**Task prompt:**
An exact, complete copy of the entries is needed, with the pictures left out.

**Stored items from a collection:**
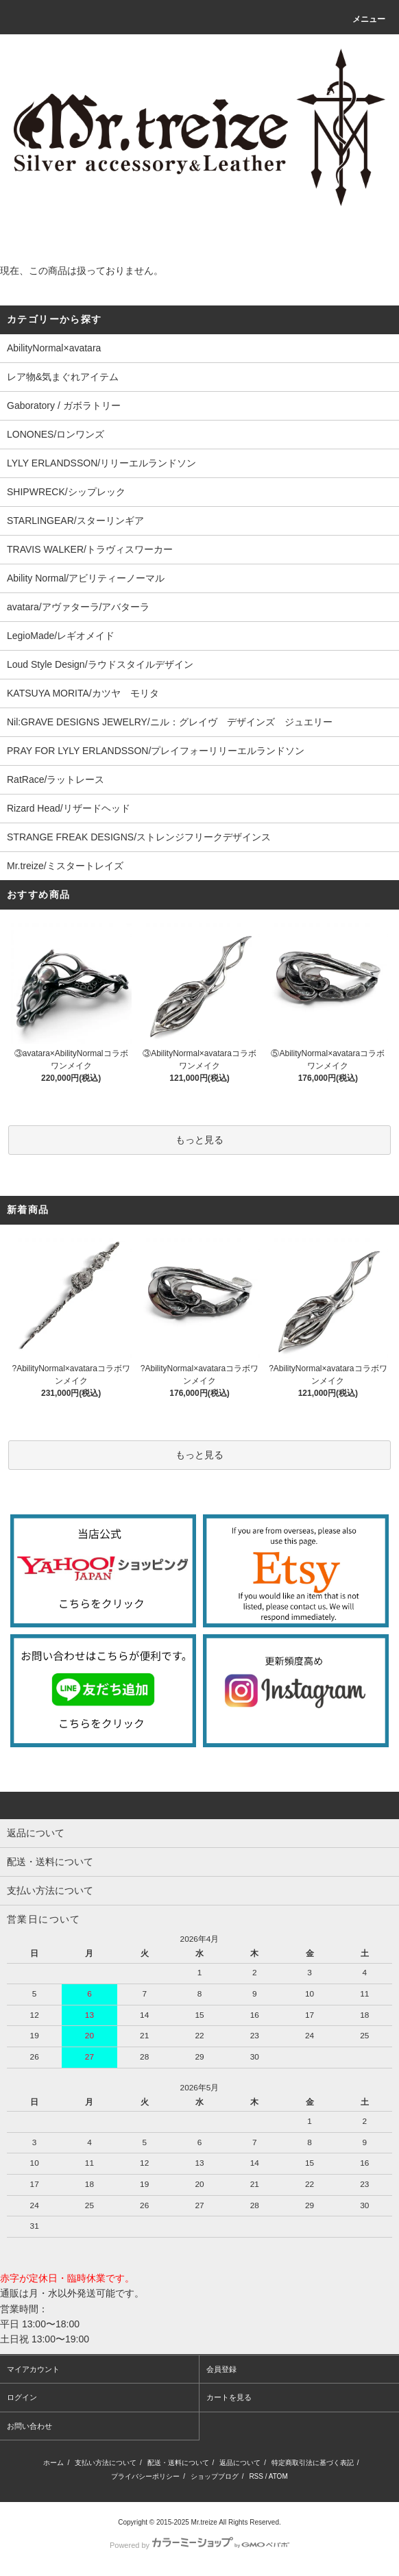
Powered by (199, 2545)
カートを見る (229, 2397)
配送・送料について (178, 2462)
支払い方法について (105, 2462)
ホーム (53, 2462)
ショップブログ (215, 2476)
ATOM (278, 2476)
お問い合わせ (29, 2426)
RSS (256, 2476)
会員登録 (221, 2369)
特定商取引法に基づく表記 (312, 2462)
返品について (240, 2462)
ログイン (22, 2397)
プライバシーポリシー (145, 2476)
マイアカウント (33, 2369)
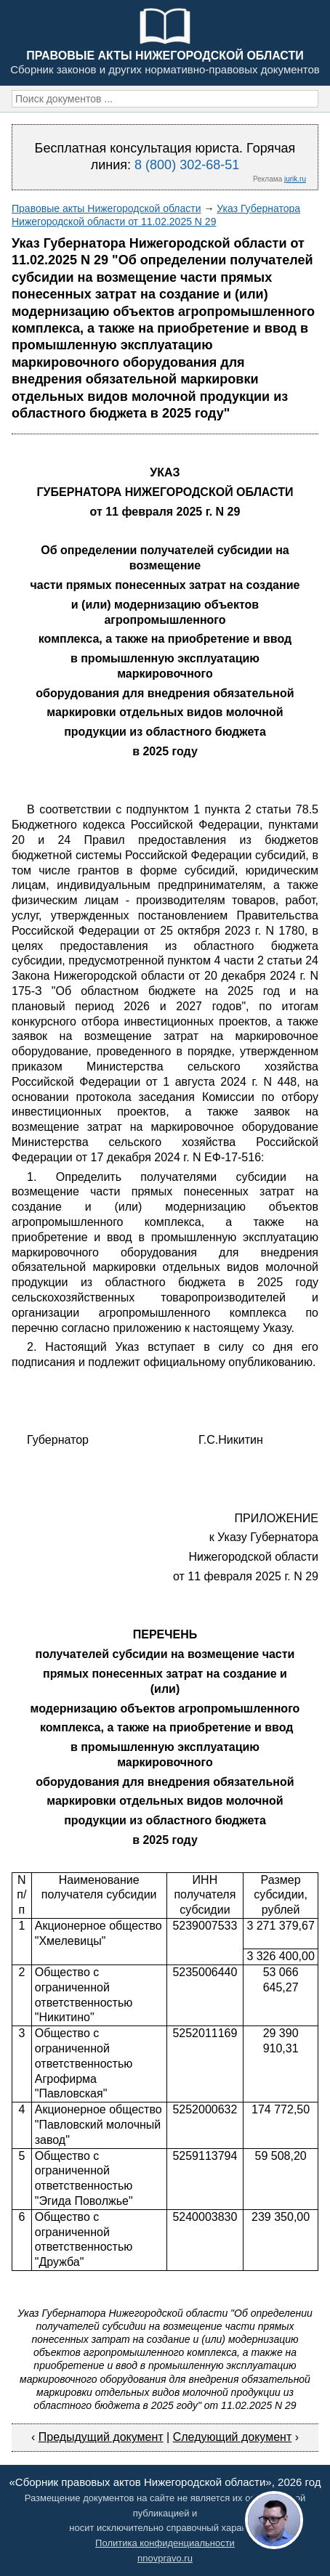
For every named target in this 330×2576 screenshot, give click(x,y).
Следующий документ (232, 2437)
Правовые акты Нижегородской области (106, 208)
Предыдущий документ (101, 2437)
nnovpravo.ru (165, 2558)
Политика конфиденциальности (165, 2543)
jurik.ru (295, 179)
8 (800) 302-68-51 (186, 165)
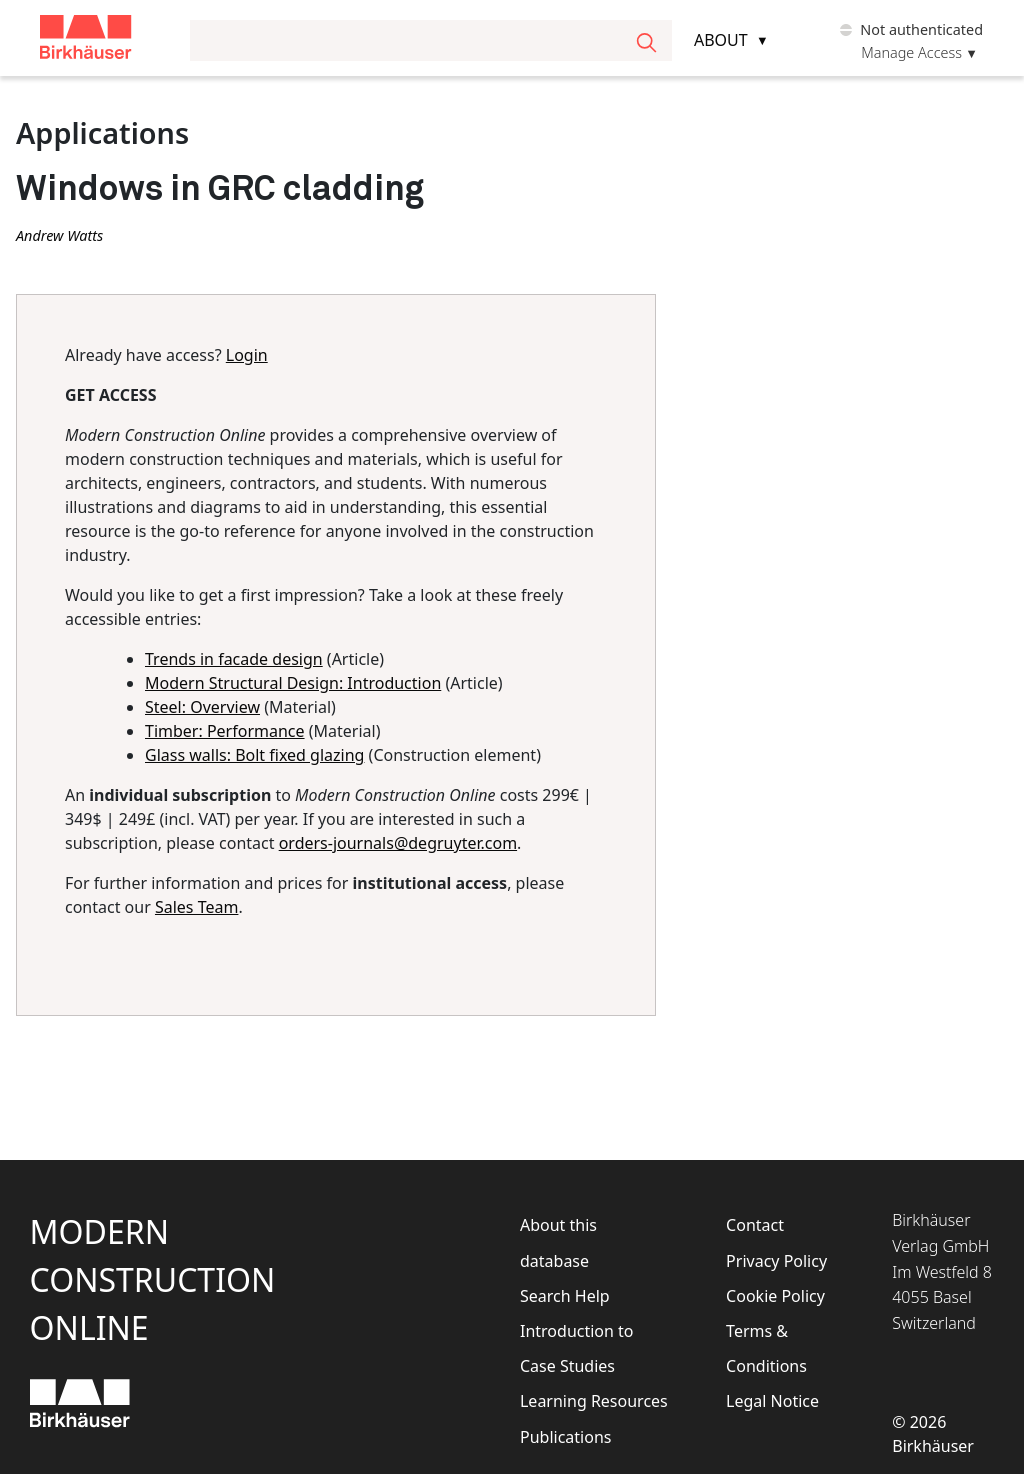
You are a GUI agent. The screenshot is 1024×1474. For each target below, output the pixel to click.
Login (247, 355)
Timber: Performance (225, 731)
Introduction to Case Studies (577, 1348)
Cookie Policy (775, 1296)
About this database (558, 1242)
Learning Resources (594, 1401)
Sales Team (196, 907)
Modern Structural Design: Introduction (293, 683)
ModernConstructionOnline (153, 1279)
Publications (565, 1437)
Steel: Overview (202, 707)
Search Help (565, 1296)
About (721, 40)
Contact (755, 1225)
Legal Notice (772, 1401)
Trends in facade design (234, 659)
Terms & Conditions (766, 1348)
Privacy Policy (776, 1261)
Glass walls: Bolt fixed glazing (254, 755)
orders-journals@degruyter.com (398, 843)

**Solution to this exercise:**
Powered by (199, 2545)
カートを見る (229, 2397)
配送・送料について (178, 2462)
支払い方法について (105, 2462)
ホーム (53, 2462)
ショップブログ (215, 2476)
ATOM (278, 2476)
お問い合わせ (29, 2426)
RSS (256, 2476)
会員登録 (221, 2369)
特定商取引法に基づく表記 (312, 2462)
返品について (240, 2462)
ログイン (22, 2397)
プライバシーポリシー (145, 2476)
マイアカウント (33, 2369)
For every named target in this 330×2576 screenshot, give click(x,y).
Следующий документ (232, 2437)
Правовые акты Нижегородской области (106, 208)
Предыдущий документ (101, 2437)
nnovpravo.ru (165, 2558)
Политика конфиденциальности (165, 2543)
jurik.ru (295, 179)
8 (800) 302-68-51 (186, 165)
You are a GUI agent. The screenshot is 1024×1474. For each target below, output the pixel to click.
Login (247, 355)
Timber: Performance (225, 731)
Introduction to Case Studies (577, 1348)
Cookie Policy (775, 1296)
About this database (558, 1242)
Learning Resources (594, 1401)
Sales Team (196, 907)
Modern Structural Design: Introduction (293, 683)
ModernConstructionOnline (153, 1279)
Publications (565, 1437)
Steel: Overview (202, 707)
Search Help (565, 1296)
About (721, 40)
Contact (755, 1225)
Legal Notice (772, 1401)
Trends in facade design (234, 659)
Terms & Conditions (766, 1348)
Privacy Policy (776, 1261)
Glass walls: Bolt fixed glazing (254, 755)
orders-journals@degruyter.com (398, 843)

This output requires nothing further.